Eppure casi sociali, ordinari come questi, sono sempre lì pronti a ripresentarsi in vari modi e si ripercuotono sulla pelle e nell’animo più profondo e tenero. I compagni o i mariti che picchiano, che violentano e che purtroppo arrivano all’estremo ed uccidono, cosa pensano quando fanno queste cose? Forse niente, forse alla troppa rabbia che hanno per se stessi, perché si sentono falliti e riversano tutto il loro odio sulla “propria” donna. Siamo forse animali? Eppure per queste specie di esseri lo siamo. Si nascondono dietro un bel volto, una bella identità trasfigurando l’intimità dell’animo femminile. Non riconoscono nulla, non afferrano niente di ciò che sono le “donne”, sanno solo fare i forti ed occultare le prove.
Uno dei casi più eclatanti accaduto un paio di anni fa è quello di un noto campione dello sport, Francesco Porzio, ex pallanuotista, oro olimpico.

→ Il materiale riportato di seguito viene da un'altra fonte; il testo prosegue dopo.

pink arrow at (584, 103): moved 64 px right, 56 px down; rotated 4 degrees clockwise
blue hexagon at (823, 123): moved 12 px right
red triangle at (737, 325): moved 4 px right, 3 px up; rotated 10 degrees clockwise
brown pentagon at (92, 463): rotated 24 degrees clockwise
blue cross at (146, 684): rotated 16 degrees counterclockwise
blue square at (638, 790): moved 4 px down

Inizia tutto con una telefonata al 113, è la moglie 43enne di Porzio, Marzia Coppola che chiede aiuto è sconvolta, urla al suo cellulare che il marito la vuole ammazzare di botte. La volante arriva dopo pochi minuti, la donna intontita da un calcio infertogli durante il pestaggio del marito spiega dolorante l’accaduto.

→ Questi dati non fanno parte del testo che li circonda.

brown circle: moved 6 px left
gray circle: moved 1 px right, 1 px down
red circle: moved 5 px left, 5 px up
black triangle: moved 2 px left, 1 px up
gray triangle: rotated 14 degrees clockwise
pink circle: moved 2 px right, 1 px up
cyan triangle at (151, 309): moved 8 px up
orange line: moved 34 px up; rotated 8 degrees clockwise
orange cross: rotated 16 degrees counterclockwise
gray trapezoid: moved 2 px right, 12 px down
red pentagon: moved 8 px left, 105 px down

Pare che il marito abbia strappato i fili del telefono per evitare che chiamasse la polizia ma la donna, salita in camera, trova il tempo per chiudere la porta a chiave e chiamare col cellulare gli agenti di polizia, (con a capo il vicequestore Pasquale Errico). Quest’ultimo, osservando i fatti, ha arrestato Francesco Porzio con l’accusa di maltrattamenti in famiglia, lesioni personali gravi e atti persecutori.
Le aggressioni sono ad oggi secondo i dati Istat il 56,7% e 7 volte su 10 il colpevole è il compagno o marito. Negli ultimi due anni sono state massacrate di botte e uccise centinaia di donne e la cosa più grave è che stavolta secondo l’Eurispes la percentuale è aumentata del 15%. Veramente assurdo! Le donne potrebbero spezzare le catene e denunciare i fatti accaduti, ma si sentono inermi, indifese e sole, ma non è così. Solo con la denuncia potranno evitare danni magari peggiori, altrimenti i casi rimasti impuniti aumenteranno e a pagarne le conseguenze sono ancora donne e figli, piccoli e indifesi.
Ancora una volta si parla di questo e ancora una volta di percentuali in aumento. Bisogna mettersi una mano sulla coscienza e pensare che la vita e la dignità della donna è importante. Bisogna recuperare il coraggio e la stima per se stesse perché ognuna di noi vale. Ribellarsi significa fermare la violenza, non permettendo all’uomo di ripetere l’accaduto e voi donne recupererete la vostra libertà .
La libertà di vivere e sentirvi importanti proprio come è giusto che sia. Quella libertà che vi è stata privata in tante occasioni, di anni perduti dietro al “mostro”, quel mostro che vi ha privato della gioia, della bellezza della vita, lo stesso che vi ha portato alla depressione, alle varie patologie inerenti le ossessioni, le paure, l’omertà e peggio ancora, lo stesso che picchia i vostri figli.
La morte delle donne non riguarda solo quella fisica, ma anche quella dell’animo, fatta di tolleranza, di pazienza, di sopportazione. La morte del cuore, quella che quando ti prende è difficile recuperare, quella peggio degli incidenti stradali, delle malattie, del cancro, quelle per la quale voi stesse potete dire, basta! Mi chiedo spesso, durante i miei studi e approfondimenti su questi casi, chi è e come si sente colui che attua questi reati. Gli chiederei cos’è realmente e cosa si sente di essere dopo averlo fatto. Come fa a guardare negli occhi altre donne pensando di averlo fatto alla propria di donna, cosa mai si cela dietro la psiche distorta e malata di un essere come quello che violenta, massacra, pesta la propria donna. Quello che è certo è che lo faranno sempre, per questo vanno denunciati.